[Recorded data]
....

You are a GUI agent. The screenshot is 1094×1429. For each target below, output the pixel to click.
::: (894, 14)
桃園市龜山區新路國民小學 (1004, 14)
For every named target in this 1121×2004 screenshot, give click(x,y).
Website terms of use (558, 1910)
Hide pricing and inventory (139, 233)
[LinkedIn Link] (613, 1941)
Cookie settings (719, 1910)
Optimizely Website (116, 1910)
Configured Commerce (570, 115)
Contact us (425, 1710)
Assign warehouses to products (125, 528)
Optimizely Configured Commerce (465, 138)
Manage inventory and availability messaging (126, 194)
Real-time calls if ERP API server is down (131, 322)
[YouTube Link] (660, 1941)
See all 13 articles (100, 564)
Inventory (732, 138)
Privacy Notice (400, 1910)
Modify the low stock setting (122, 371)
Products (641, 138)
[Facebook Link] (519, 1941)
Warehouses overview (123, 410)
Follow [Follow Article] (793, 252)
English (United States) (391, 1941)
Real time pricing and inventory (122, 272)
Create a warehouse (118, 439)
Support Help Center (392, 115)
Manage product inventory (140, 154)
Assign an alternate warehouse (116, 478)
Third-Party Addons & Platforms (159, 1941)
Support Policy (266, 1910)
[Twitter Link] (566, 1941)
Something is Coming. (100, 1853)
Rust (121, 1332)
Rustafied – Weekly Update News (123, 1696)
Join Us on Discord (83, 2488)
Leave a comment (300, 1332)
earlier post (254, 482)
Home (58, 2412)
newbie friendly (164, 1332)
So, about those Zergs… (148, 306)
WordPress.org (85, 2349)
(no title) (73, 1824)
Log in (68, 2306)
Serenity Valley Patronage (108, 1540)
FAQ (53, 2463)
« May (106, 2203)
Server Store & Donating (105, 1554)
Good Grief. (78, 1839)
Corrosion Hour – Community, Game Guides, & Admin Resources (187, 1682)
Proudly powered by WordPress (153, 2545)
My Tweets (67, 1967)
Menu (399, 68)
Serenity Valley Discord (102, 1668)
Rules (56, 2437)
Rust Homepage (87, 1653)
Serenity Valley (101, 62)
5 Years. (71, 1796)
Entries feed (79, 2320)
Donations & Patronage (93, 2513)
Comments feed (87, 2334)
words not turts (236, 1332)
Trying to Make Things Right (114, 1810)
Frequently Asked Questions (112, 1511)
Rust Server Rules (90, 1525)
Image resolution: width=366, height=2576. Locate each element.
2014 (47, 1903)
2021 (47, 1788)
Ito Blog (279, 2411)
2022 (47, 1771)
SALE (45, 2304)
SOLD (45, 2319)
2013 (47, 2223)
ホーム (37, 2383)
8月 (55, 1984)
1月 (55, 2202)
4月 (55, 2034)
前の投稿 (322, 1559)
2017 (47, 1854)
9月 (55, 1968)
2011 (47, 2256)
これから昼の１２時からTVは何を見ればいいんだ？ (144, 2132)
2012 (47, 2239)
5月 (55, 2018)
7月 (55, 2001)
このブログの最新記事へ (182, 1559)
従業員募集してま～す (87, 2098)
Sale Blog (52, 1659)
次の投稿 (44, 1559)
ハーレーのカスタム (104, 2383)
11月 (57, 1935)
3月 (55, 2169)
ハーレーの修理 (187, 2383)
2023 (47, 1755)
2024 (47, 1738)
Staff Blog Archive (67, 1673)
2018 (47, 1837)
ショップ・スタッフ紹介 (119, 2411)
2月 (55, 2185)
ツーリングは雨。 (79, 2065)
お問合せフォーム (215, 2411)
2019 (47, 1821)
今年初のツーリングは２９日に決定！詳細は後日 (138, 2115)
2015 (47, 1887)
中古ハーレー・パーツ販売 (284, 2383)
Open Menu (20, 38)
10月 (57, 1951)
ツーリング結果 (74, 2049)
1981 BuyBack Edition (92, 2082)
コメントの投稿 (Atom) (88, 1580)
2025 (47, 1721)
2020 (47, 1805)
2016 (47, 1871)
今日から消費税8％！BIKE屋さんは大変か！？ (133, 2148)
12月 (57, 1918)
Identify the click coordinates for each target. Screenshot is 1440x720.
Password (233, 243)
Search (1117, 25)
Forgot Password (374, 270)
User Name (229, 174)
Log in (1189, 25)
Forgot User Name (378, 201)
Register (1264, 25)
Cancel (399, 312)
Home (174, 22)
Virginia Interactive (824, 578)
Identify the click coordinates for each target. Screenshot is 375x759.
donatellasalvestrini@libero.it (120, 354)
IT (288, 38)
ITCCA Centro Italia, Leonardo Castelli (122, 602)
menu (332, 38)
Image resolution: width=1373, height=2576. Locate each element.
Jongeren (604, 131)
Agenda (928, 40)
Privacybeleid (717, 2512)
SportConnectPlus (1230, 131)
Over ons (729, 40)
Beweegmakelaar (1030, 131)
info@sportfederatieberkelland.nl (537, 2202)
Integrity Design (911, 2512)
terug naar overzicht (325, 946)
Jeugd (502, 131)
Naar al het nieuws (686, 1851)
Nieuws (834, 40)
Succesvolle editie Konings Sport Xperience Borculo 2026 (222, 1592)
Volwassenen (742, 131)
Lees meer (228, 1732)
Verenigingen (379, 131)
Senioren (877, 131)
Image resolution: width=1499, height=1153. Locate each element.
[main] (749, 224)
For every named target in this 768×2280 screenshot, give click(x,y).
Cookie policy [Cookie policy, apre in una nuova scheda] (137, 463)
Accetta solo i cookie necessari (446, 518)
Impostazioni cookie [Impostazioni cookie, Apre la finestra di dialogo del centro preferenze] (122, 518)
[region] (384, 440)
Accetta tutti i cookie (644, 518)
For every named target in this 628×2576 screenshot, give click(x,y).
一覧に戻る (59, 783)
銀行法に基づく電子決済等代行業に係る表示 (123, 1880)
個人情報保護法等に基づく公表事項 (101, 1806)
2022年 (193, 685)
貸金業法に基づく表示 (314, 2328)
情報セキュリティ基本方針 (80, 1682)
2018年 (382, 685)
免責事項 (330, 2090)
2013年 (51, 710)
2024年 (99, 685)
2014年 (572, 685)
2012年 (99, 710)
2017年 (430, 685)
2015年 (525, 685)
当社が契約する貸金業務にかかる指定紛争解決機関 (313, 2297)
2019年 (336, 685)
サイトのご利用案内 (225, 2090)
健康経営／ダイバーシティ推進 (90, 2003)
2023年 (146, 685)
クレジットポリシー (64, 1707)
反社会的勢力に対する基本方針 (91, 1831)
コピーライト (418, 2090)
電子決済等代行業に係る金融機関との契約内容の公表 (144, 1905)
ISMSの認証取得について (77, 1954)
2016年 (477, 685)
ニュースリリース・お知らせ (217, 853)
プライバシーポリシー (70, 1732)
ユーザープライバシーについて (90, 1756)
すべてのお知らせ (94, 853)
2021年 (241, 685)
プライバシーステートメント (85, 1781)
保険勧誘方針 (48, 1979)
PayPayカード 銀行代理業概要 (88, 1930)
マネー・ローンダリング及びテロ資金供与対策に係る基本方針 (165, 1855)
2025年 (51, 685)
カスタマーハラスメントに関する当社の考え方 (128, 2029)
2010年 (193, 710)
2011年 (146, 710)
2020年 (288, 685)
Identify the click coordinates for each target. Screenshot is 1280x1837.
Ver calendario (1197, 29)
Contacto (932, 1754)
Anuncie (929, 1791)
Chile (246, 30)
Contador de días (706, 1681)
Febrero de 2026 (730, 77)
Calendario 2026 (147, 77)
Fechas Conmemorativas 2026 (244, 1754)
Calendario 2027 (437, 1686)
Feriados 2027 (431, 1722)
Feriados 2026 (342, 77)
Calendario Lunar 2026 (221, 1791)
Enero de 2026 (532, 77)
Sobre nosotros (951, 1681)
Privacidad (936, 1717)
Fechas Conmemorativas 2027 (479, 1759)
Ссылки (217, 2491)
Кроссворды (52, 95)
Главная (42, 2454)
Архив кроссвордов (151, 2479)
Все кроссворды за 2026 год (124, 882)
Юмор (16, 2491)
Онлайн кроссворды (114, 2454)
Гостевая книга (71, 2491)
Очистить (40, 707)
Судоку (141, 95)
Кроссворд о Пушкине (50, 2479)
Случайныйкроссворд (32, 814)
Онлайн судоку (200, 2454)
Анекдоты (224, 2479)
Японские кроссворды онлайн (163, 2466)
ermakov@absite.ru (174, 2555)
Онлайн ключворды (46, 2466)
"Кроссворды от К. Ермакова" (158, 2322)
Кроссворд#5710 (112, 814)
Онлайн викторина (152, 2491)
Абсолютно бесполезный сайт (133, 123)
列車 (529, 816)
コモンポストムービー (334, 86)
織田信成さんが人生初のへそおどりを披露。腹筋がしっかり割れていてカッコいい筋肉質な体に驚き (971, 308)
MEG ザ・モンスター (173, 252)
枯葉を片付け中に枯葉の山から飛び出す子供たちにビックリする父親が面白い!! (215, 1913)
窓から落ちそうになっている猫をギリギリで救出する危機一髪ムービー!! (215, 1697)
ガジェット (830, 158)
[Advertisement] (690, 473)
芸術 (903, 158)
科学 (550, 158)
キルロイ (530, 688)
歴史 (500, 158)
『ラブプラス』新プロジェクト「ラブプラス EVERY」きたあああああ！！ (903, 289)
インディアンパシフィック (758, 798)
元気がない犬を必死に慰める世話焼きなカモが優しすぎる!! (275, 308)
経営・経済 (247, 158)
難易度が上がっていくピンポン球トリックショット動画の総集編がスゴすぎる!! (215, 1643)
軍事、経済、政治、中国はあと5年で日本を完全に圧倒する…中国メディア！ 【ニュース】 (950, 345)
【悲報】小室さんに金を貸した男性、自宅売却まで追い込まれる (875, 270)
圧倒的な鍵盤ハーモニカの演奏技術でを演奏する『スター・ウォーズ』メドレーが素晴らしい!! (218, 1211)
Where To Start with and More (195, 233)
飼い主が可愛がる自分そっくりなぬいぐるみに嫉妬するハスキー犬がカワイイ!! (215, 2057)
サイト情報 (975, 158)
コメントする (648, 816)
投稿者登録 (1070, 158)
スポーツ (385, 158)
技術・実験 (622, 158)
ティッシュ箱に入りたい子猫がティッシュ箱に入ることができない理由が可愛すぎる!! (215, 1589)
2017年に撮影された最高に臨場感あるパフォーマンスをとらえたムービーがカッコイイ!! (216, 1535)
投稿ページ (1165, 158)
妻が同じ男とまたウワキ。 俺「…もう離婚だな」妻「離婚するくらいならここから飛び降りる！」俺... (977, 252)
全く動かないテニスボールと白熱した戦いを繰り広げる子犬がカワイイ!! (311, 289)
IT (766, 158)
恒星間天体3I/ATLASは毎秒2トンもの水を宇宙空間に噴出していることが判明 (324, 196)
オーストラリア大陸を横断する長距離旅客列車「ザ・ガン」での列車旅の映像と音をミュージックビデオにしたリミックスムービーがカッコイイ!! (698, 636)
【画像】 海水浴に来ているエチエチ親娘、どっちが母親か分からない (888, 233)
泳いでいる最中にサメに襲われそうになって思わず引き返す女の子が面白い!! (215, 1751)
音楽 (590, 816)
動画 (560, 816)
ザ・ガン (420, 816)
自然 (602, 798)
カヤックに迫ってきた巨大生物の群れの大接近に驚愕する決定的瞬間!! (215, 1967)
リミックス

....

# Required action
Report how many lines in the records hold the word "Locate", giving the number and nothing else.

# Result of the task
3